In the third episode they feature one region that prides itself on using nearly no spices in their cooking. One guy prepares a chicken korma using very little, if any. He uses tons of onions, over one cup, ginger, garlic, though.


----------



## acerbicacid (Dec 3, 2013)

It was reading about the making of curries that made me buy a spice grinder and whole spices.   The differences  between different types of curry I found  amazing.   One of the better sites for Indian recipes I find is Mamta's - home cooking at it's best.

Mamta's Kitchen


----------



## taxlady (Dec 3, 2013)

Thanks for the link Roch. I just watched the whole episode and "subscribed" to it.

Those heavy duty blenders that they use to grind spices, etc. are called "mixies". They are more expensive in 110 volts than in the 220 volts used in India.


----------



## Janet H (Dec 3, 2013)

Blending spices in the pan makes every dish a little different.  A spice tiffin in on my Christmas list this year (love indian food)
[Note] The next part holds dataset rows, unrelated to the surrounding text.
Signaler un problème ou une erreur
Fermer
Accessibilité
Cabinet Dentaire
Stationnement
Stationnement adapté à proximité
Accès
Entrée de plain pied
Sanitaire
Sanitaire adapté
This one: Spice Tiffin | indianasapplepie


----------



## Dawgluver (Dec 3, 2013)

Janet H said:


> Blending spices in the pan makes every dish a little different.  A spice tiffin in on my Christmas list this year (love indian food)
> 
> This one: Spice Tiffin | indianasapplepie



That is cool, Janet!

I will definitely have to check out your link, Rock.  I do remember reading somewhere that curry powder was British invention.


----------



## Mad Cook (Dec 3, 2013)

Rocklobster said:


> I have discovered this great BBC documentary series on you tube. It it called Rick Stien's India. There are at least 6 episodes of an hour each. I just finished the third one. Apparently, curry powder was invented by the British when they returned home. It was a one spice creation designed to simplify the cooking process to recreate the recipes from India. Most Indians regard it as a horrible abomination.
> 
> It is a great series. Watch if for a few minutes and it will have your mouth watering and you will be running to the kitchen to cook something, or Indian grocer to stock up on supplies. Rick Stein's India Episode 1 BBC full documentary 2013 Journey to india britian's love with curry - YouTube


Well, yes. When the Brits lived in India even lower level expats would have had several kitchen "wallahs" but when they left India they rarely had a houseful of servants in England to prepare their food and if they had a cook she wouldn't have the knowledge to prepare the individual spices for "curries" even if she could easily obtain them.

The trouble with prepared "curry powder" is that it is often used as a "one size fits all" mix whereas different recipes actually require different combinations of spices.

Curry comes from a generic word meaning "sauce" and isn't specifically a dish in its own right in India or Pakistan, as it has evolved in the west.


----------



## BlindRabbit (Jan 13, 2014)

You have to remember this is a TV show so take it with a pinch of salt. I love Rick Steins show's and books but even he is guilty of misrepresenting. _Indians use powders._

I also took issue with his offense at the use of the "curry" word. There is a distinction between UK "curries" and Indian "curries" and they really aren't similar, so I don't know why he took issue with the word. Curry is as much English as Indian. 

We also owe a large debt to small region of south American for providing the chilli and the tomato. The Indians have the Portuguese to thank for the chilli just as the Japanese have the English to thank for the curry. 100 years ago Indians would have used peppers not chilli for heat, so we can say that curry has evolved massively in the last 100 years.

Anyways, powders are especially popular here in the UK, and we use them for BIR style curries. What I find is that most often for these dishes you do not use a powder as a "single spice" but create you create your own blend from a combination of powdered spices, turmeric, cumin, etc.


----------



## Andypants (Nov 29, 2014)

I like to get an economical curry powder (Blue Mountain is good) from an Afro- Caribbean store and then add about 1/4 garam masala.  It would probably work even with dollar-store curry powder.  

I also have lots of emptied spice jars with other "curry" powders that I purchased in small boxes from an Indian food store (Indians probably use the whole box for one pot of curry).  I cut out the label with the name and ingredients and tape it to the jar.    

Always save your shaker jars.  They sell them at Bed Bath and Beyond but they are overpriced and the holes are too large for most spices.


----------